Bugun...



Milas Kent Konseyinden, 8 Mart’ta, ‘Emeğin Hikâyesi, Kadının Gücü’ Paneli

Kalkandelen, konuşmasında ilk olarak 8 Mart Dünya Emekçi Kadınlar Gününün tarihçesi hakkında bilgiler verdi ve daha sonra Atatürk Devrimlerinin ve Cumhuriyetin Türk kadınlarına kazandırdıklarını anlattı. Kalkandelen son olarak; “Korkmayacağız, sinmeyeceğiz, örgütleneceğiz.

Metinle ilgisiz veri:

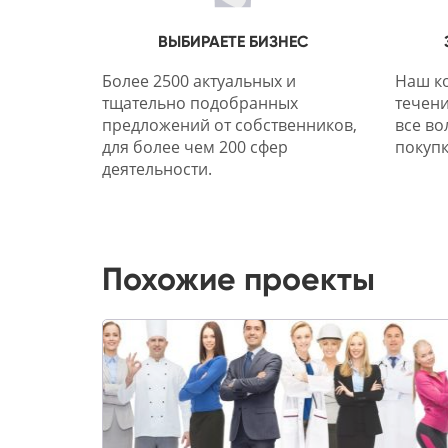
ВЫБИРАЕТЕ БИЗНЕС
Более 2500 актуальных и
Наш ко
тщательно подобранных
течени
предложений от собственников,
все во
для более чем 200 сфер
покупк
деятельности.
Похожие проекты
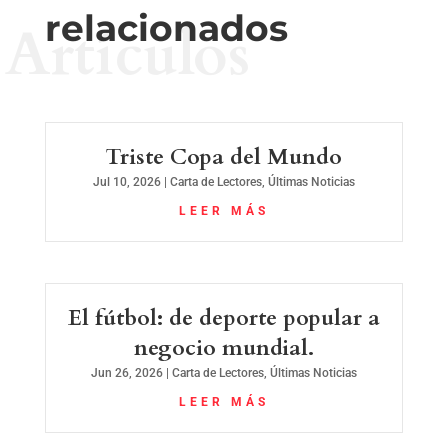
relacionados
Artículos
Triste Copa del Mundo
Jul 10, 2026
|
Carta de Lectores
,
Últimas Noticias
LEER MÁS
El fútbol: de deporte popular a
negocio mundial.
Jun 26, 2026
|
Carta de Lectores
,
Últimas Noticias
LEER MÁS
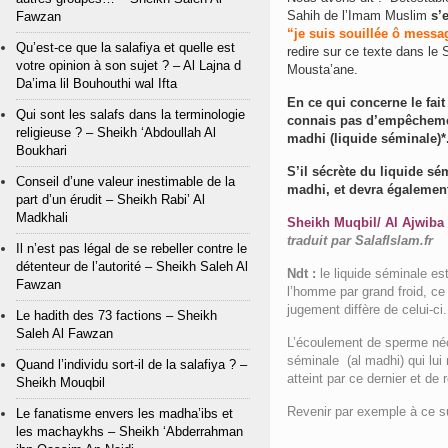
Sahih de l’Imam Muslim
s’
Fawzan
“je suis souillée ô messa
Qu’est-ce que la salafiya et quelle est
redire sur ce texte dans le 
votre opinion à son sujet ? – Al Lajna d
Mousta’ane.
Da’ima lil Bouhouthi wal Ifta
En ce qui concerne le fai
Qui sont les salafs dans la terminologie
connais pas d’empêchemen
religieuse ? – Sheikh ‘Abdoullah Al
madhi (liquide séminale)*
Boukhari
S’il sécrète du liquide sé
Conseil d’une valeur inestimable de la
madhi, et devra également
part d’un érudit – Sheikh Rabi’ Al
Madkhali
Sheikh Muqbil/ Al Ajwiba A
traduit par SalafIslam.fr
Il n’est pas légal de se rebeller contre le
détenteur de l’autorité – Sheikh Saleh Al
Ndt :
le liquide séminale es
Fawzan
l’homme par grand froid, ce
jugement diffère de celui-ci.
Le hadith des 73 factions – Sheikh
Saleh Al Fawzan
L’écoulement de sperme néce
séminale (al madhi) qui lui
Quand l’individu sort-il de la salafiya ? –
atteint par ce dernier et de
Sheikh Mouqbil
Revenir par exemple à ce suje
Le fanatisme envers les madha’ibs et
les machaykhs – Sheikh ‘Abderrahman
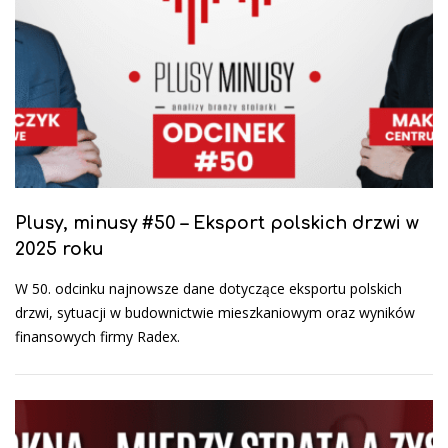
Plusy, minusy #50 – Eksport polskich drzwi w
2025 roku
W 50. odcinku najnowsze dane dotyczące eksportu polskich
drzwi, sytuacji w budownictwie mieszkaniowym oraz wyników
finansowych firmy Radex.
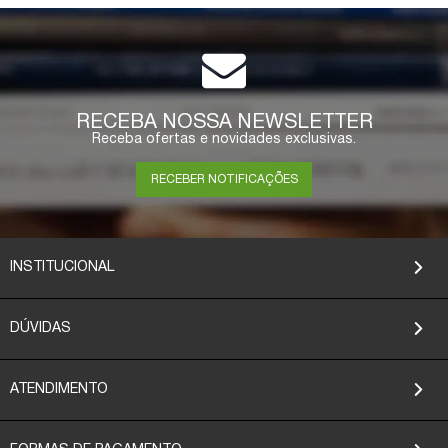
RECEBA NOSSA NEWSLETTER
Receba ofertas e novidades exclusivas.
RECEBER NOTIFICAÇÕES
INSTITUCIONAL
DÚVIDAS
ATENDIMENTO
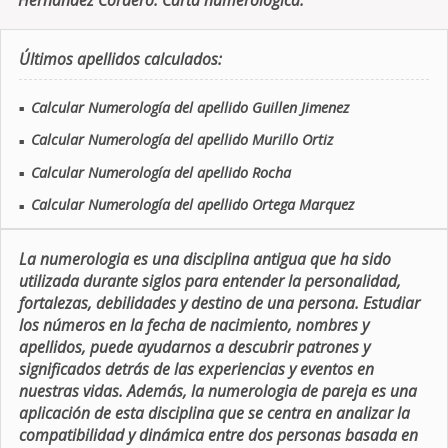
Hernandez Cordero. Carta numerologica.
Últimos apellidos calculados:
Calcular Numerología del apellido Guillen Jimenez
■
Calcular Numerología del apellido Murillo Ortiz
■
Calcular Numerología del apellido Rocha
■
Calcular Numerología del apellido Ortega Marquez
■
La numerologia es una disciplina antigua que ha sido
utilizada durante siglos para entender la personalidad,
fortalezas, debilidades y destino de una persona. Estudiar
los números en la fecha de nacimiento, nombres y
apellidos, puede ayudarnos a descubrir patrones y
significados detrás de las experiencias y eventos en
nuestras vidas. Además, la numerologia de pareja es una
aplicación de esta disciplina que se centra en analizar la
compatibilidad y dinámica entre dos personas basada en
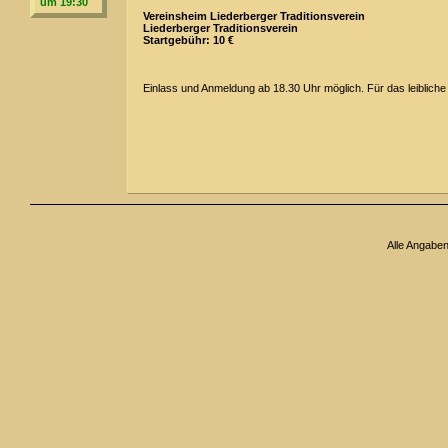
um 19:30
Vereinsheim Liederberger Traditionsverein
Liederberger Traditionsverein
Startgebühr: 10 €
Einlass und Anmeldung ab 18.30 Uhr möglich. Für das leibliche
Alle Angabe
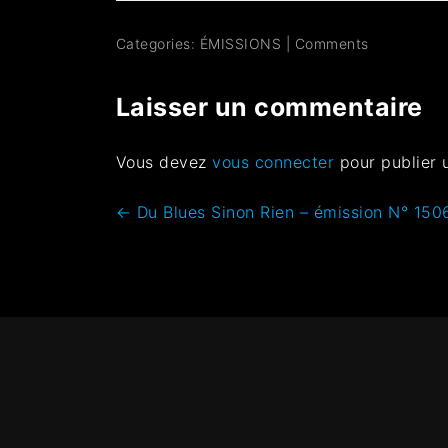
Categories:
ÉMISSIONS
|
Comments
Laisser un commentaire
Vous devez
vous connecter
pour publier 
←
Du Blues Sinon Rien – émission N° 150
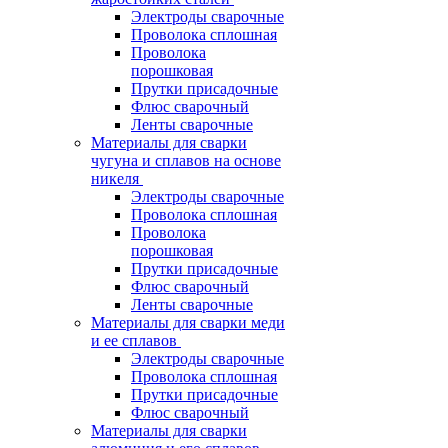
Электроды сварочные
Проволока сплошная
Проволока
порошковая
Прутки присадочные
Флюс сварочный
Ленты сварочные
Материалы для сварки
чугуна и сплавов на основе
никеля
Электроды сварочные
Проволока сплошная
Проволока
порошковая
Прутки присадочные
Флюс сварочный
Ленты сварочные
Материалы для сварки меди
и ее сплавов
Электроды сварочные
Проволока сплошная
Прутки присадочные
Флюс сварочный
Материалы для сварки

Aydınları korkak olan ülkenin, zalimi cüretkâr olur,” dedi.

facebook-paylas
Güncelleme: 10-03-2025 13:30:24 Tarih: 09-03-2025 23:51

Milas Kent Konseyinden, 8 Mart’ta, ‘Emeğin Hikâyesi, Kadının Gücü’ Paneli

NEVZAT ÇAĞLAR TÜFEKÇİ

Milas Kent Konseyi Kadın Meclisi tarafından, 8 Mart Dünya Emekçi Kadınlar Günü anma etkinliğinde, ‘emeğin hikâyesi, kadının gücü’ isimli panel düzenlendi. Milas Belediyesi düğün ve toplantı salonunda düzenlenen panelin konuşmacıları; Cumhuriyet Gazetesi yazarı Zülal Kalkadelen ile Av. Medine Kabaçam’dı. Panelin açılışını Kent Konseyi Başkanı Ümit Özbek yaptı. Özbek, konuklara hoşgeldiniz dedikten sonra sözü panelistlerden Zülal Kalkandelen’e verdi.

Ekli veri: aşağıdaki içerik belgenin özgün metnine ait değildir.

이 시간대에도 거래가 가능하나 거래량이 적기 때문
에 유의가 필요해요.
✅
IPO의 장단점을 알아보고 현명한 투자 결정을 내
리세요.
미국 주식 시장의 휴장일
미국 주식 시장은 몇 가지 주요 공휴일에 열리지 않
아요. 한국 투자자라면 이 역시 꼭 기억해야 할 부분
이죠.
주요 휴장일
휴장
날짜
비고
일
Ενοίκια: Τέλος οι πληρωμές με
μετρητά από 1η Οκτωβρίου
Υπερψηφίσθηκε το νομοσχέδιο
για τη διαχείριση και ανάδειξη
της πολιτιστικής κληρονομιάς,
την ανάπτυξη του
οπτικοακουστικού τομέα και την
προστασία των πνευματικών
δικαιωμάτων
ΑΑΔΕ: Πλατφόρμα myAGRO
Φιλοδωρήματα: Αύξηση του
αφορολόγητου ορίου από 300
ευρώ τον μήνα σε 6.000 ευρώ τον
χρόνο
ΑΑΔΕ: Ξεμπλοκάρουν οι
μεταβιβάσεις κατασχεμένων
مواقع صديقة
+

Kalkandelen, konuşmasında ilk olarak, 8 Mart Dünya Emekçi Kadınlar Gününün tarihçesi hakkında bilgiler verdi, daha sonra Atatürk Devrimlerinin ve Cumhuriyetin Türk kadınlarına kazandırdıklarını anlattı. Kalkandelen konuşmasının ilerleyen bölümlerinde İstanbul sözleşmesinden çıkılması, kadına karşı şiddeti önleyen 6284 sayılı yasada yapılmak istenilen değişiklikler, kadın cinayetleri, aile içi şiddet vd. konularda bilgi aktarımında bulundu. Kalkandelen son olarak; “Korkmayacağız, sinmeyeceğiz, örgütleneceğiz. Aydınları korkak olan ülkenin, zalimi cüretkâr olur, dedi.

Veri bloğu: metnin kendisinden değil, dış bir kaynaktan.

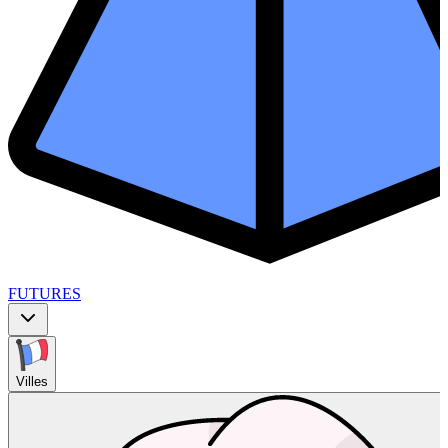
FUTURES
Villes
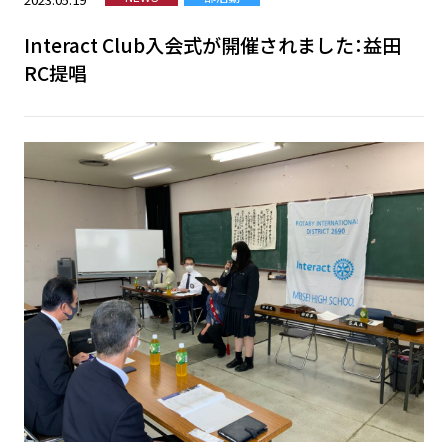
Interact Club入会式が開催されました：益田
RC提唱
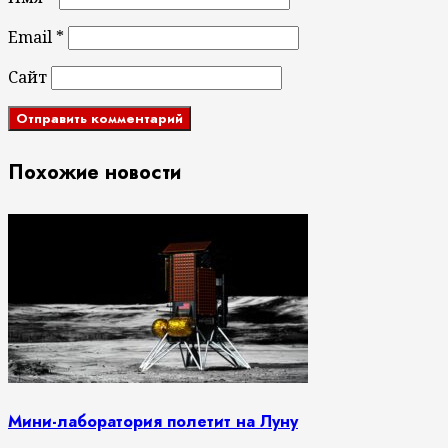
Email
*
Сайт
Похожие новости
Мини-лаборатория полетит на Луну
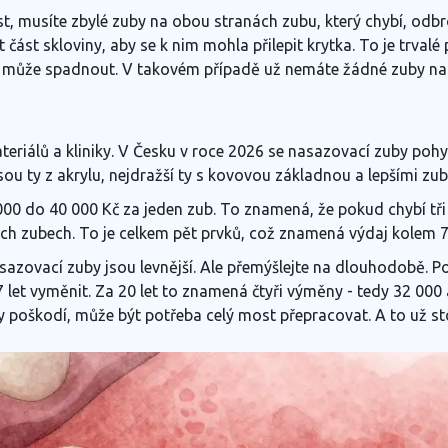
st, musíte zbylé zuby na obou stranách zubu, který chybí, odbr
 část skloviny, aby se k nim mohla přilepit krytka. To je trval
ost může spadnout. V takovém případě už nemáte žádné zuby na
materiálů a kliniky. V Česku v roce 2026 se nasazovací zuby poh
jsou ty z akrylu, nejdražší ty s kovovou základnou a lepšími zub
00 do 40 000 Kč za jeden zub. To znamená, že pokud chybí tři z
ích zubech. To je celkem pět prvků, což znamená výdaj kolem 7
sazovací zuby jsou levnější. Ale přemýšlejte na dlouhodobě. Po
7 let vyměnit. Za 20 let to znamená čtyři výměny - tedy 32 00
y poškodí, může být potřeba celý most přepracovat. A to už sto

Cumhuriyet Yazarı Zülal Kalkandelen, konuşmasında şunları söyledi:

1950’den sonra tarikatların da etkisiyle Cumhuriyet’in kazanımları birer birer geri alınmaya başlandı. Türkiye’de yükselen gericilik hareketleri en çok kadın haklarında ödünlerin verilmesine neden oldu. Sekiz yıllık kesintisiz eğitim vardı mesela. Bu kadın hakları açısından o kadar önemliydi ki… 1997-1998 öğretim yılında ilk kez uygulanmıştı. 5 yıl ilkokul, 3 yıl da ortaokulu okuyordu çocuklarımız. AKP döneminde 2012 yılında 4+4+4 yasası çıkarılarak; Tevhid-i Tedrisat (Öğrenim Birliği) rafa kaldırılarak, 8 yıllık zorunlu eğitim geri alınmış oldu. Çok büyük bir geri adımdı bu.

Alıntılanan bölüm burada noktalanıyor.